Key Provisions of Proposed GOP Health Care Compromise

House Republicans are debating a proposed compromise that might help them revive stalled legislation to roll back much of Democratic President Barack Obama’s health care law. The broader bill would rework subsidies for private insurance, limit federal spending on Medicaid for low-income people and cut taxes on upper-income individuals used to finance Obama’s overhaul.

Here’s a look at key elements of the compromise, authored by Rep. Tom MacArthur, R-N.J.:

— States could apply to the federal government for expedited waivers from certain provisions of the Affordable Care Act, or ACA, which Obama signed into law in 2010. Some waivers could be in place as early as next year.
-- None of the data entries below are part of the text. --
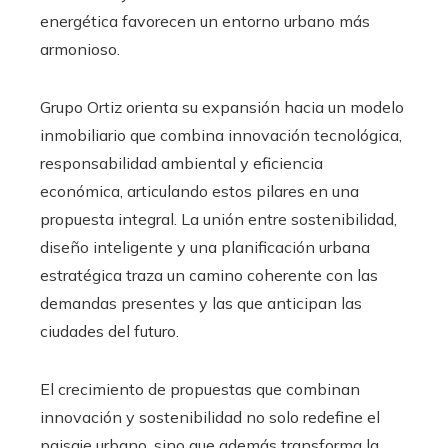
energética favorecen un entorno urbano más
armonioso.
Grupo Ortiz orienta su expansión hacia un modelo
inmobiliario que combina innovación tecnológica,
responsabilidad ambiental y eficiencia
económica, articulando estos pilares en una
propuesta integral. La unión entre sostenibilidad,
diseño inteligente y una planificación urbana
estratégica traza un camino coherente con las
demandas presentes y las que anticipan las
ciudades del futuro.
El crecimiento de propuestas que combinan
innovación y sostenibilidad no solo redefine el
paisaje urbano, sino que además transforma la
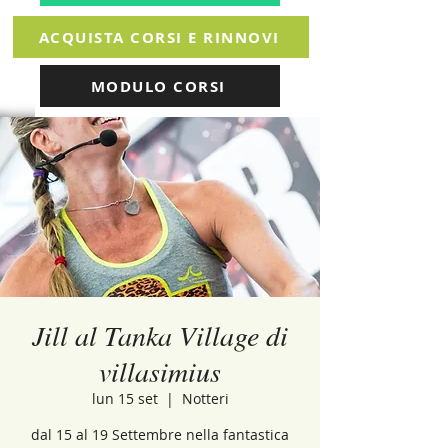
ACQUISTA CORSI E RINNOVI
MODULO CORSI
Jill al Tanka Village di
villasimius
lun 15 set
  |  
Notteri
dal 15 al 19 Settembre nella fantastica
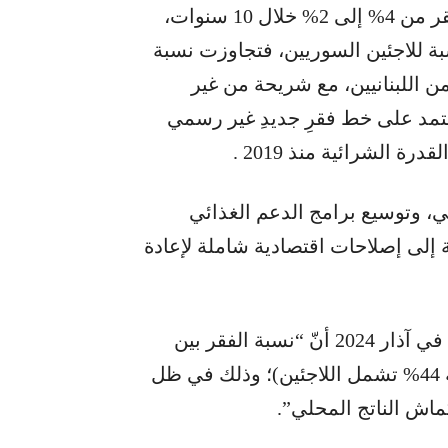
لمحة واضحة عن الواقع. في بيروت، انخفض الفقر من 4% إلى 2% خلال 10 سنوات،
 من 22% إلى 62%. أمّا بالنسبة للاجئين السوريين، فتجاوزت نسبة
8% وهناك فقرٌ متعدّد الأبعاد يشمل 73% من اللبنانيين، مع شريحة من غير
فقر النقدي يعتمد على خط فقرِ جديدِ غير رسمي
ي، وتوسيع برامج الدعم الغذائي
لى إصلاحات اقتصادية شاملة لإعادة
وتأكيدًا على ما ذكرته، كشف تقرير البنك الدولي في آذار 2024 أنّ “نسبة الفقر بين
اللبنانيين قد بلغت 33% عام 2022 (بنسبة إجمالية 44% تشمل اللاجئين)؛ وذلك في ظل
كماش الناتج المحلي”.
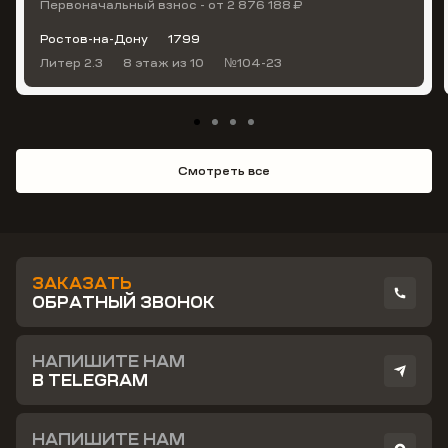
Первоначальный взнос - от 2 876 188 ₽
Ростов-на-Дону
1799
Литер 2.3
8 этаж
из 10
№104-23
Смотреть все
ЗАКАЗАТЬ
ОБРАТНЫЙ ЗВОНОК
НАПИШИТЕ НАМ
В TELEGRAM
НАПИШИТЕ НАМ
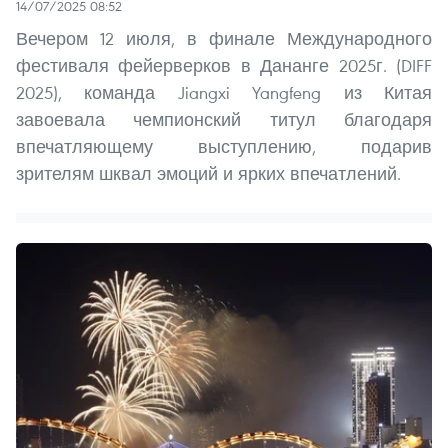
14/07/2025 08:52
Вечером 12 июля, в финале Международного
фестиваля фейерверков в Дананге 2025г. (DIFF
2025), команда Jiangxi Yangfeng из Китая
завоевала чемпионский титул благодаря
впечатляющему выступлению, подарив
зрителям шквал эмоций и ярких впечатлений.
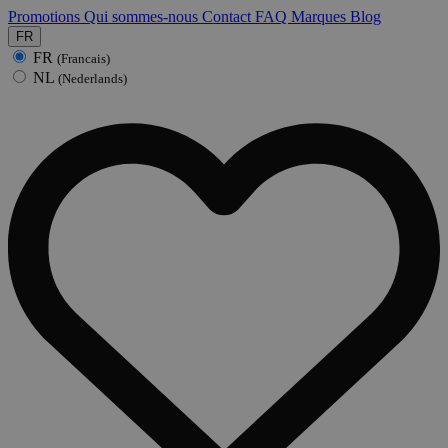
Promotions
Qui sommes-nous
Contact
FAQ
Marques
Blog
FR
FR
(Francais)
NL
(Nederlands)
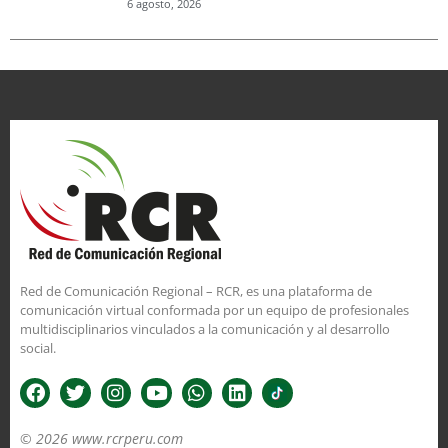
6 agosto, 2026
Red de Comunicación Regional – RCR, es una plataforma de
comunicación virtual conformada por un equipo de profesionales
multidisciplinarios vinculados a la comunicación y al desarrollo
social.
© 2026 www.rcrperu.com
— States would have to explain how their proposals would advance one or more goals, such as reducing average premiums, increasing health insurance coverage, stabilizing the market for individually purchased policies, increasing choice or stabilizing coverage for people with pre-existing health problems. That’s a lesser threshold for approval than state waivers in the current law.

— The Department of Health and Human Services would have 60 days to review the application. Federal approval would be deemed the default in most cases.

— For coverage starting as early as next year, states could seek waivers of federal restrictions on premiums charged to older adults. The ACA limits insurers from charging older adults more than 3 times what young adults pay. The underlying GOP bill has a 5-to-1 limit. The amendment would allow states to seek a higher ratio. That would make more low-premium plans available for people in their 20s and 30s but raise rates for those in their 50s and early 60s.

— For individual or small business coverage starting in 2020, states could seek waivers of the ACA’s “essential health benefits” requirements. Among the 10 categories of benefits are hospital and outpatient care; pregnancy, childbirth and newborn care; mental health and substance abuse treatment; prescription drugs; lab tests; kids’ vision and dental care, and rehabilitative care. Waiving essential benefits could make more low-premium plans generally available, but insurance could be less comprehensive for people with complex medical conditions.

— Starting in 2019, states that have certain safeguards in place — such as a high-risk pool — can seek waivers from the ACA provision that prohibits insurers from charging higher premiums to people with health problems. Insurers could charge higher premiums only to certain people, those who have had a break in coverage. While they would still have access to coverage, some may not be able to afford it.